Your answer is a number only: how many lines in the data below contain "vous"?

§ **Dataset records**:
===============

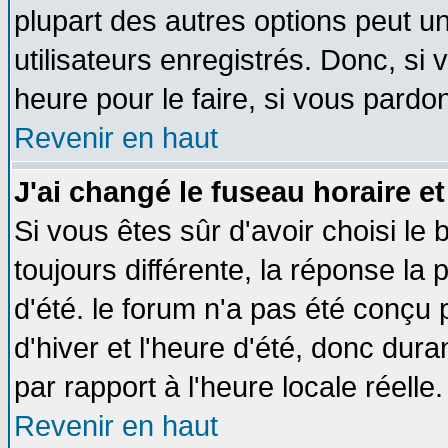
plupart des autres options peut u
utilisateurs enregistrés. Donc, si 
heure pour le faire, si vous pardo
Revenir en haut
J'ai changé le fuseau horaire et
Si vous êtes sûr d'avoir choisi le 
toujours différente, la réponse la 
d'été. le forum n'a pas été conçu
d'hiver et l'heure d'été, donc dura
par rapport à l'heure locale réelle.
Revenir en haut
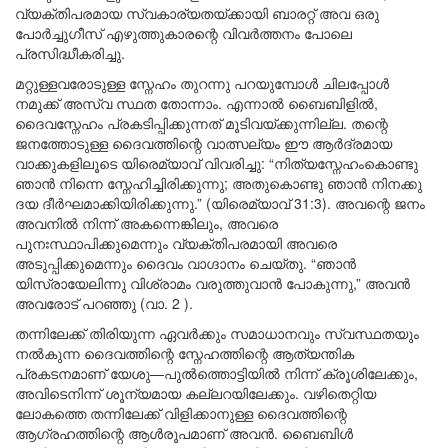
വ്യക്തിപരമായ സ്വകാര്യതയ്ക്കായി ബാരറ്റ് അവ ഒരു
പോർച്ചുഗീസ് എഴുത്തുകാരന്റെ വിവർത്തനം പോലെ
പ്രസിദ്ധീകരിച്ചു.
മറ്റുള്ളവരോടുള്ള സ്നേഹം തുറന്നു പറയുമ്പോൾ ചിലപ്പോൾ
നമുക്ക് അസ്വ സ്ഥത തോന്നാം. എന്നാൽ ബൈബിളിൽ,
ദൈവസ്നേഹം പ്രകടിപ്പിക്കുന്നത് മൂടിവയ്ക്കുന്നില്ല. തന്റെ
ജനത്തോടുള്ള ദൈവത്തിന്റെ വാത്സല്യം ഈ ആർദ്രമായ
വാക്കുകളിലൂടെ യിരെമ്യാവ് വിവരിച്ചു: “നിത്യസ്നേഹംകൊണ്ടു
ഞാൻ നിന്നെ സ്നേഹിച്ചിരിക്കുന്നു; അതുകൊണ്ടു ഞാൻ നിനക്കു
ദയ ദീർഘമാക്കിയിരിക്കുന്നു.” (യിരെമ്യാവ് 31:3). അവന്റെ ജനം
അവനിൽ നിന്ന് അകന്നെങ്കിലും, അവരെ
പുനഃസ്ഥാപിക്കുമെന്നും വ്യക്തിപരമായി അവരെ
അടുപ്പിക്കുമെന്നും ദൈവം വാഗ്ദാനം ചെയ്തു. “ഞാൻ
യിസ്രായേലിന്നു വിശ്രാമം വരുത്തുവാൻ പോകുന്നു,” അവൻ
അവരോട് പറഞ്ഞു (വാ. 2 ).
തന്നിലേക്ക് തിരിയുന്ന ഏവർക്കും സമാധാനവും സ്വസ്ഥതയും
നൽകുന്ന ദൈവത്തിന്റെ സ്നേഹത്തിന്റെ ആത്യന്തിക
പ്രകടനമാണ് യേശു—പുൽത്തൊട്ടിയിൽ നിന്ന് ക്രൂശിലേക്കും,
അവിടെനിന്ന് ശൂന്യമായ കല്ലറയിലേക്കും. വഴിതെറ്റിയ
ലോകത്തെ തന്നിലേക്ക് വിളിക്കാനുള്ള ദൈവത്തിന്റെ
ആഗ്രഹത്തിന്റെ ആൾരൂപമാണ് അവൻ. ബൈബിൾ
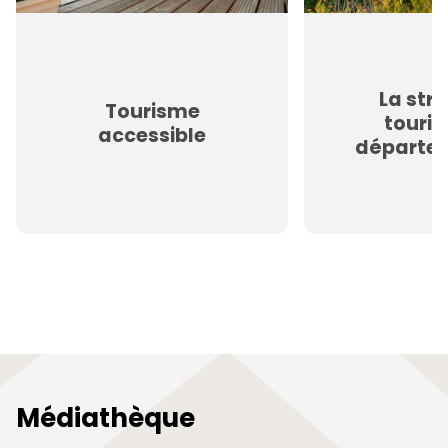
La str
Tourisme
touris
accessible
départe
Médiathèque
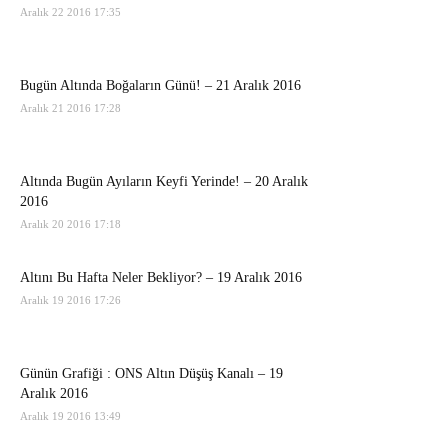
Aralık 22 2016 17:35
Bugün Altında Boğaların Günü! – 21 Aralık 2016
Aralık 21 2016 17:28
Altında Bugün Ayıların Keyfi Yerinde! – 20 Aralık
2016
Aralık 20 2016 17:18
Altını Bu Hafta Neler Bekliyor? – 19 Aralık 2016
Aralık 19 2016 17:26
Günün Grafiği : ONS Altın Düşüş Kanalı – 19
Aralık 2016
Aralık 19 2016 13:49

===============

§ **Exercise response**:
2